During his testimony, de Blasio disagreed with the notion that middle class property owners were being driven out of the city.
“We are seeing a number of people coming into our city I would certainly not define as rich,” he said. “I don’t think it’s fair to say every net new resident we have is a wealthy person.”
The New York City cap approved by the Senate on Tuesday would allow for a supermajority on the city Council to override the measure in the event of an emergency, a provision de Blasio also questioned.
“A supermajority is not easy to come by and no one likes to increase property taxes,” he said.
At the same time, Republicans advanced an argument that Cuomo himself had initially made: The city should start to take on more costs associated with these programs. Cuomo has since said he is willing to work with the city to find efficiencies in spending.
Republican lawmakers questioned de Blasio’s overall argument regarding a cost shift proposed by the governor in the $154 billion budget for CUNY and Medicaid.
“The bottom line is that the city is awash in money right now,” said Sen. Cathy Young, a Republican who chairs the Senate’s Finance Committee.
At one point, Young even used an analogy that he been deployed by a Cuomo budget spokesman about an uncle financing a mortgage.
At the end of his testimony, de Blasio sought to steer the conversation back to the cost shift in Cuomo’s budget and a relative lack of public information.

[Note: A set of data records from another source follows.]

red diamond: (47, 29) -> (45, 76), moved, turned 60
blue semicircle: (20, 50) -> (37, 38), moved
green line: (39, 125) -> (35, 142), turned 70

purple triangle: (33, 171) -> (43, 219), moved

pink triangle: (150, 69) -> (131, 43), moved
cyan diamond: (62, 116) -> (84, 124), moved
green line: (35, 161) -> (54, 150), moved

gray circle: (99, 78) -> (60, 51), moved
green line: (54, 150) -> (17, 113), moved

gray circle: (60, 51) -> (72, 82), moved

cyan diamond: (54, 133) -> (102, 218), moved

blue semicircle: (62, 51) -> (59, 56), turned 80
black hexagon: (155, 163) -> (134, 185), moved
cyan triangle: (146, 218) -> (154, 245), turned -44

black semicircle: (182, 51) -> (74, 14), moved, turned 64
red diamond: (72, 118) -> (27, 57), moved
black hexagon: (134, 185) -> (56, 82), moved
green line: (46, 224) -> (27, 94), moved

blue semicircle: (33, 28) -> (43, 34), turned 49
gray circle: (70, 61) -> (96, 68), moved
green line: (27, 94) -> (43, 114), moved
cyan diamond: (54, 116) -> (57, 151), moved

“Overall,” de Blasio said, “there’s just a lot of elements of this budget that we don’t have the full facts on.”
Jan 21st - 12:19 pm
More New York City voters think Mayor Bill de Blasio is doing a better job on the issue of homelessness than Governor Andrew Cuomo, according to a new Quinnipiac poll released today. That’s despite an executive order the governor implemented last year giving municipalities authority to provide shelter to homeless individuals during extreme weather conditions.
The poll found that 33 percent of NYC voters believe the mayor is handling the issue better, while 28 percent side with the governor. The remaining slate of voters – 39 percent – are undecided on the issue.

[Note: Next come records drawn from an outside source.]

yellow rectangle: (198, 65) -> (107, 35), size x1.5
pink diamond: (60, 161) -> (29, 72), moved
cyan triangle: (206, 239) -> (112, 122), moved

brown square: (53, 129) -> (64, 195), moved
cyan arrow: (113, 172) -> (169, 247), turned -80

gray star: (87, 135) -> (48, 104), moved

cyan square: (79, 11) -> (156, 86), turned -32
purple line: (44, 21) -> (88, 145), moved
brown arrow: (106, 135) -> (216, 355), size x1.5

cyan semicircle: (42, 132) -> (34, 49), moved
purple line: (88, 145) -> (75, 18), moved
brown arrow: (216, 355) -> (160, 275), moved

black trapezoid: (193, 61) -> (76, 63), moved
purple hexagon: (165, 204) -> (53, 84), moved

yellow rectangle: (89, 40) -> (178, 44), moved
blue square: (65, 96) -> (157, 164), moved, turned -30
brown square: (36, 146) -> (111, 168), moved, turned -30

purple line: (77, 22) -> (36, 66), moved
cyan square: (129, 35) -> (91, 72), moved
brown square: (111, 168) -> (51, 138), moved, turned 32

Good news for both Governor Cuomo and the mayor: the poll found that the approval rating for both executives has sneaked up since October. Governor Cuomo is up two points, bringing his approval rating 65 – 29. Mayor de Blasio is up five points with an approval rating of 50 – 42.
An issue sure to help the governor among New York City voters is a hike in the state’s minimum wage. The poll found that three out of four New York City voters support raising the minimum wage to $15 by 2018.